Police officers have arrested a further two people as part of their investigation into the felling of the Sycamore Gap tree at Hadrian’s Wall.
Two men in their 30s were arrested on Tuesday, Northumbria Police confirmed today. They have since been released on bail.
The tree in Northumberland, believed to have been about 300 years old, was cut down overnight between September 27 and 28 in what police believe was a deliberate act of vandalism.
Detective Chief Inspector Rebecca Fenney-Menzies, of Northumbria Police, said: ‘The loss of Sycamore Gap has been felt deeply across the community as well as further afield.
The tree was felled overnight on September 27 and is thought to have been more than 300 years old
There is hope the tree might grow back, and its stump is being left in place
‘As a force, we have seen many touching tributes from those who have detailed what this iconic landmark meant for them personally and for our region.
‘We’ve been working tirelessly to identify anyone responsible and bring them into police custody and we are committed to getting justice.
‘I hope this recent wave of arrests demonstrates just how much work has been undertaken by our dedicated specialist teams in what has, so far, been a very difficult and complex investigation.’
For the time being the stump is being kept in place and is behind a protective barrier because it could generate new shoots. Plans will be made to keep grazing sheep off the stump, allowing any shoots which emerge to grow.
The much-photographed and painted lone sycamore, an emblem for the north east of England, was situated in a dramatic dip in the Northumberland landscape before it was felled overnight on September 27.
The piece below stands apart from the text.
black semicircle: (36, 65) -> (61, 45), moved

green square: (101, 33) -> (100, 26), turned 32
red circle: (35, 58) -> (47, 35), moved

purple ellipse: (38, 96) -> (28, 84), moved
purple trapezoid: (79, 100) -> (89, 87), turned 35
The tree was thought to have been planted by Newcastle philanthropist and lawyer John Clayton in the second half of the 19th century.
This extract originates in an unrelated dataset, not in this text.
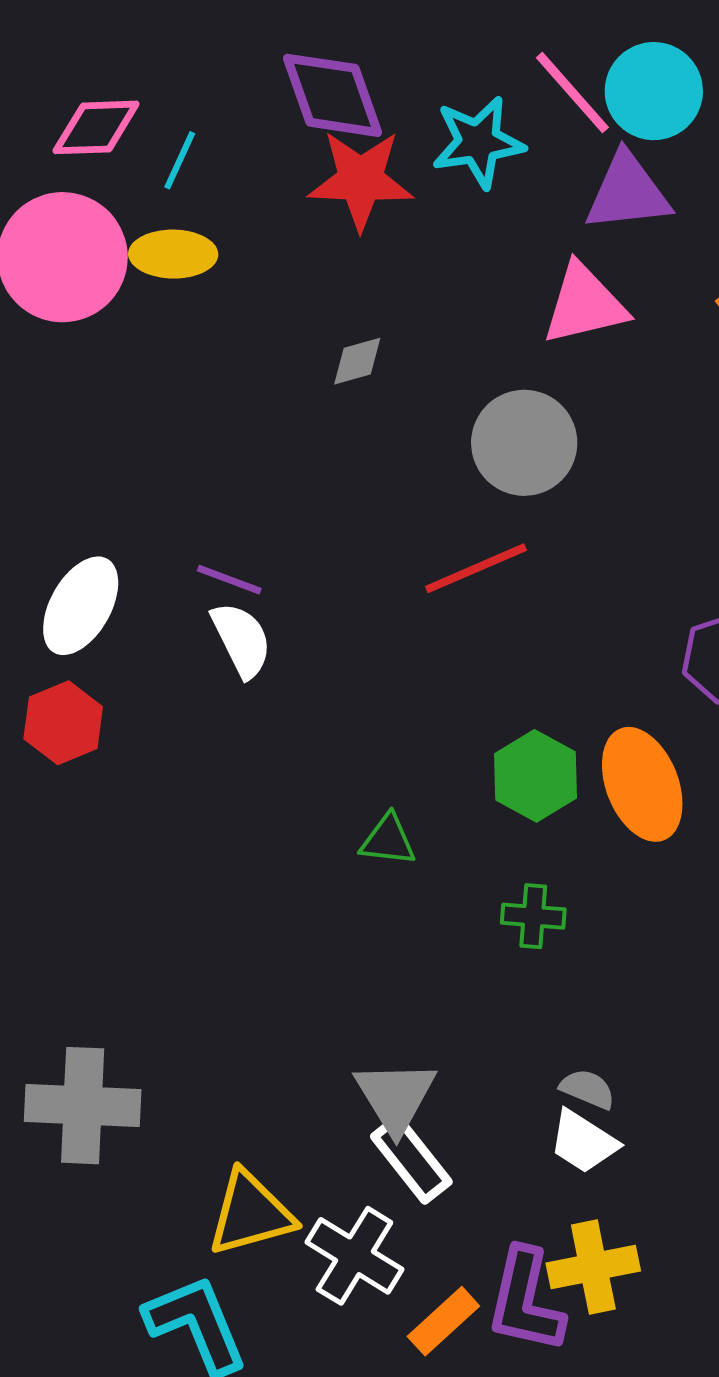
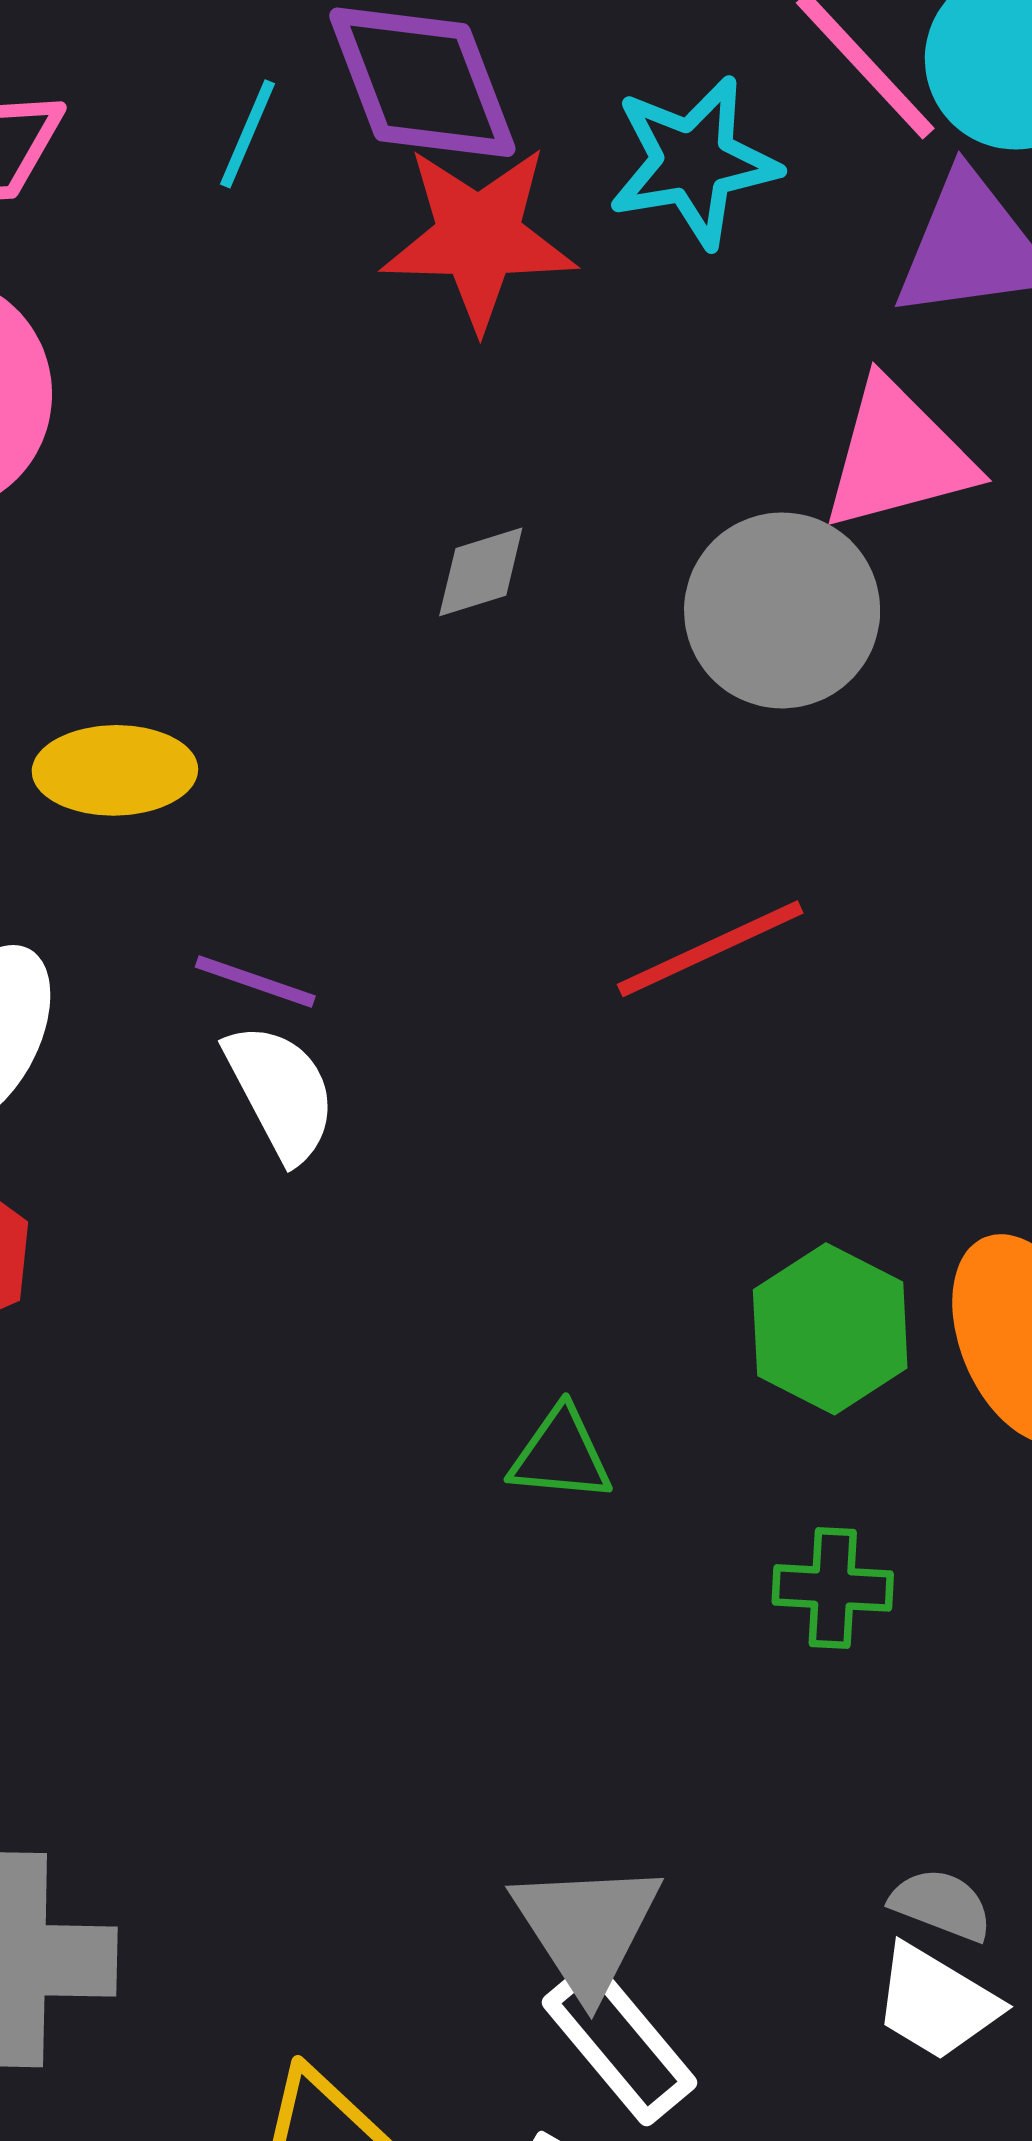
cyan line: (180, 160) -> (247, 134), moved
yellow ellipse: (173, 254) -> (115, 770), moved
gray circle: (524, 443) -> (782, 610), moved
Mr Clayton was a keen excavator of Hadrian’s Wall and was thought to have planted the tree to fill the dip on landscape which was created by glacial meltwater.
In recent weeks the chopped down remnants of the tree have been removed from the site.
The tree was one of the most iconic photo hotspots in the UK
It is thought a memorial bench or other marker could be placed at the site of the tree to recognise its former location.
The Sycamore Gap was one of the most photographed places in the UK and has previously featured in blockbuster movies such as Robin Hood: Prince of Thieves.
Since it was felled, National Trust bosses have said the vandals actually prolonged its life.
Andrew Poad, the general manager of the Roman heritage site for the National Trust, said: ‘Effectively, what the perpetrator has done is coppice the tree. So ironically they have prolonged the life of the tree.’
He added that the tree will not look the same, but he is confident the stump will regrow, which is typical of sycamores.
This is a breaking news story and is being updated.